The 2nd way is obviously more work, but it is far superior - it is the "right" way of doing this. You shift the problem of rolling back to one of deployment, so you do not need special work to make the backup and re-deploy the backup. Saving yourself this extra work means you can spend it on creating the correct deployment mechanism - which you have to do anyway as its what you use for deployment of new versions!

So, setting up your CI system to deploy is easier, better and also lets you deploy very old versions for free. In some businesses this is essential as you may be called upon to debug a problem a customer has in their version - so you'll need a way to re-create the version they are running. You may not need this for your single-deployment website so you aren't seeing what the benefit might be, but trust me - its very real.

Set up your CI system like this and you'll be set for the future, and any future roles you may have where you do need a fully working CI system, you'll have experience setting it up correctly.

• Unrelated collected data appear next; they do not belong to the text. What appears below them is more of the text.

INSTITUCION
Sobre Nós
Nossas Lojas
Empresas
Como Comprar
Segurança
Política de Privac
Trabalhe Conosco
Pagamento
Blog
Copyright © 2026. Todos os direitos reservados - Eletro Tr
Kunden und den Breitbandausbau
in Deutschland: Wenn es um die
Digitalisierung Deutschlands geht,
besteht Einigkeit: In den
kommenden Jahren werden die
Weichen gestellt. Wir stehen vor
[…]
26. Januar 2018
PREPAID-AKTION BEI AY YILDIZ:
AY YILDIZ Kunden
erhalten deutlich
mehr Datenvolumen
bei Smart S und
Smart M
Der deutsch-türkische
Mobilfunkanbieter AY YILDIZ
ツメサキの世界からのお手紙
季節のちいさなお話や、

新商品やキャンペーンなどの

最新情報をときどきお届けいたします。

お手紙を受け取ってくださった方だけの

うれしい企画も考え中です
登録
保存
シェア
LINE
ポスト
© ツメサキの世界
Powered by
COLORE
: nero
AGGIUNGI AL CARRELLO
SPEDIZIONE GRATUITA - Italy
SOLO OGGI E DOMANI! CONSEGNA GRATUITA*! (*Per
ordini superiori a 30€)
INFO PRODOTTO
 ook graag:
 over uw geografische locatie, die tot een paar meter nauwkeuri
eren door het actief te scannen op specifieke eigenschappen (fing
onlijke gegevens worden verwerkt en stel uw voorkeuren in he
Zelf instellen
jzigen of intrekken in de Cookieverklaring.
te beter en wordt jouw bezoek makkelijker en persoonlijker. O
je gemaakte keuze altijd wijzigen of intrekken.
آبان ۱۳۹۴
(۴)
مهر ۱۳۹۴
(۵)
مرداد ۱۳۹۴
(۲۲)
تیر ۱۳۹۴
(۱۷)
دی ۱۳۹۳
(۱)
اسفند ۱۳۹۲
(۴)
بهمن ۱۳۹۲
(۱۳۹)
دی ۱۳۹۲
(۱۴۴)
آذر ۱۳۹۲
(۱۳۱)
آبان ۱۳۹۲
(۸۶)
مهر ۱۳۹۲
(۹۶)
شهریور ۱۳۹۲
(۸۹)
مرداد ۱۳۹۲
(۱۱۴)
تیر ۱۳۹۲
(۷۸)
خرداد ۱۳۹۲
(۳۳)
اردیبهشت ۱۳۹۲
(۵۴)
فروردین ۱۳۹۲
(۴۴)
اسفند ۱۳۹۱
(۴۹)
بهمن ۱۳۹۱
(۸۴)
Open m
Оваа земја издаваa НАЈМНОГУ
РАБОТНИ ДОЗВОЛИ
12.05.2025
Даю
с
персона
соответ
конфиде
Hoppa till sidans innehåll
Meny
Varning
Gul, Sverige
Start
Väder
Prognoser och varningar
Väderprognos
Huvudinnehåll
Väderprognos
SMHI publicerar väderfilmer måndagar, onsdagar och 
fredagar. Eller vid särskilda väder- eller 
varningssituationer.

"Once it's deployed and working, why would you ever want to go back to a previous version ?" The key words here being "and working". In a perfect world, every new version would be thoroughly tested and completely accurate before it is deployed. But in real life, that doesn't always happen. What if you discover a critical bug that was introduced, not in the current version, but in the previous version? You many need to roll back two versions. Lots of applications these days, especially web sites, have a fairly high deployment rate. If you're putting out a new release every day, it wouldn't be shocking if a bug that was introduced three days ago wasn't discovered until today.

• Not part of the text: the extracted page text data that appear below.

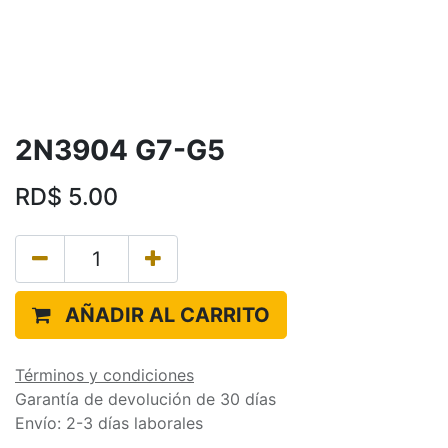
2N3904 G7-G5
RD$
5.00
AÑADIR AL CARRITO
Términos y condiciones
Garantía de devolución de 30 días
Envío: 2-3 días laborales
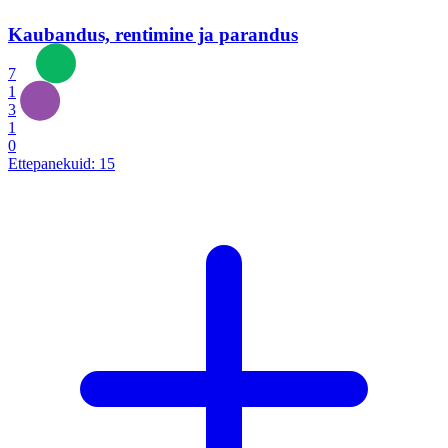
Kaubandus, rentimine ja parandus
7
1
3
1
0
Ettepanekuid:
15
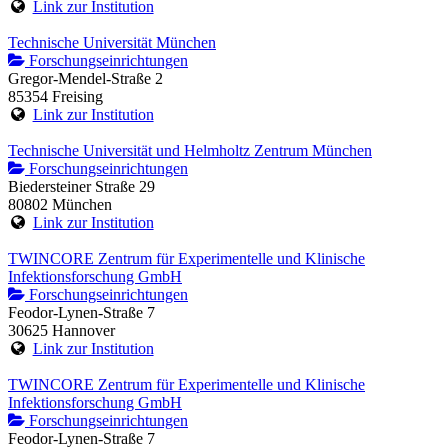
Link zur Institution
Technische Universität München
Forschungseinrichtungen
Gregor-Mendel-Straße 2
85354 Freising
Link zur Institution
Technische Universität und Helmholtz Zentrum München
Forschungseinrichtungen
Biedersteiner Straße 29
80802 München
Link zur Institution
TWINCORE Zentrum für Experimentelle und Klinische
Infektionsforschung GmbH
Forschungseinrichtungen
Feodor-Lynen-Straße 7
30625 Hannover
Link zur Institution
TWINCORE Zentrum für Experimentelle und Klinische
Infektionsforschung GmbH
Forschungseinrichtungen
Feodor-Lynen-Straße 7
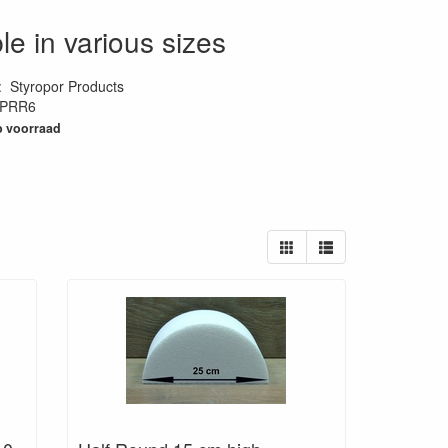
le in various sizes
:
Styropor Products
PRR6
66
 voorraad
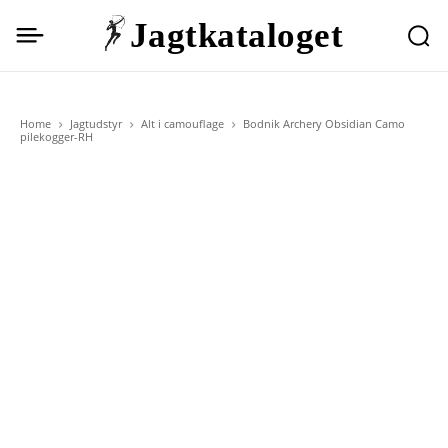
Jagtkataloget
Home
Jagtudstyr
Alt i camouflage
Bodnik Archery Obsidian Camo
pilekogger-RH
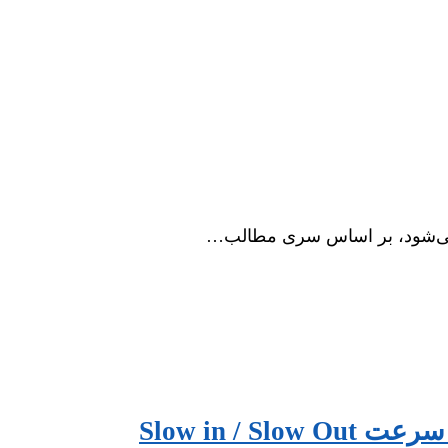
 می‌شود، بر اساس سری مطالب…
Slow in / 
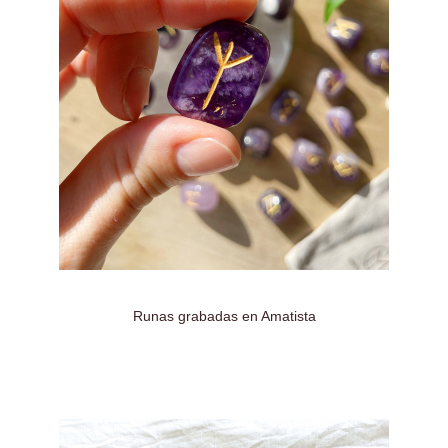
Runas grabadas en Amatista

Even with a relatively slow release schedule, bugs could go undetected for a long period of time. Like many applications have "year end reporting". If we released a new version in January that created a bug in the year end reporting, it might go unnoticed for almost a year. (Whether rolling back a year's worth of releases is a practical solution, well, depends on the nature of the app and how much it is changing. Presumably any rollback is temporary, just until you get the current version fixed and can redeploy.)

Never mind the current deployment, if you (or your customers) run a previous version you may need to get a snapshot of that version going to reproduce an issue for an incident or compare current undesirable behaviour to a previous build. That includes not just the application, but test data, and test details as well.